As part of the scientific exploitation, the FRESHMON outcomes are currently taken up by various research projects to further improve the EO technologies (e.g. the EC FP7 projects GLaSS and INFORM, or national projects and EPFL Lausanne established a new remote sensing group).
The service infrastructure established by FRESHMON shall be maintained to attract and guide new users, and serve them from the partners of the consortium.
Most relevant, the commercial exploitation of the project outcomes accelerated significantly with project completion:
• Service providers register and follow an increasing number of requests from various client groups (water agencies and authorities, commercial water suppliers, dam-operators, governmental GIS and GEO-IT-infrastructure providers, …) to provide EO services.
• Service providers change the production from project driven to trans-national off-the-shelf production, which allow a very cost-effective and flexible access to harmonized high-resolution products for clients. We expect that his paradigm change will significantly decrease barriers to use EO based services and increase the exploitation. As result of this off-the-shelf production, e.g. EOMAP launch the web shop to access to daily updated water and bathymetry products on trans-national level in February 2014.

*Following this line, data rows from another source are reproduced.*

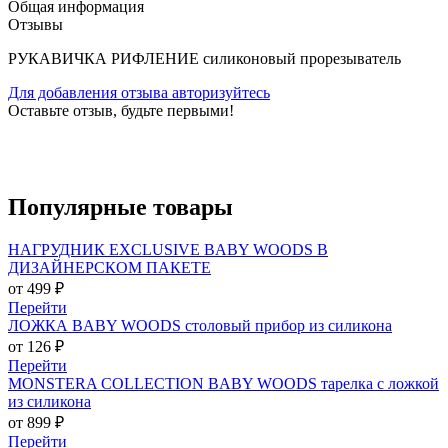
Общая информация
Отзывы
РУКАВИЧКА РИФЛЕНИЕ силиконовый прорезыватель
Для добавления отзыва авторизуйтесь
Оставьте отзыв, будьте первыми!
Популярные
товары
НАГРУДНИК EXCLUSIVE BABY WOODS В
ДИЗАЙНЕРСКОМ ПАКЕТЕ
от 499 ₽
Перейти
ЛОЖКА BABY WOODS столовый прибор из силикона
от 126 ₽
Перейти
MONSTERA COLLECTION BABY WOODS тарелка с ложкой
из силикона
от 899 ₽
Перейти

• Service providers work now with several water agencies on the conception to integrate the new EO monitoring capabilities into the governmental workflows, including the creation of customizing and aggregation the requested information for reporting.
• The consortium also support the European Commission and the national stakeholder to setup a Pan-European Copernicus Water Quality Service for the EC member states.
• The upcoming Sentinel-2 and 3 satellites will dramatically foster the exploitation of FRESHMON into various vertical sectors, if the EC supports
a) Data policies and the suitable technical infrastructures to access the satellite data, that will allow an unlimited, operational fast and efficient access and
b) Rules with transparent separation between downstream services and public core services (e.g. in terms of provided resolutions), to guaranty the exploitation of commercial driven investments into the sustainable technology and market development.
• Pushed by a free market economy, we expect a worldwide exploitation of the new technologies due to the significant demand of a large number of non-European countries on harmonized and area wide water quality information. E.g. EOMAP already invested in non-European affiliates to exploit the FRESHMON supported water quality monitoring technologies in Asia, Australia and America.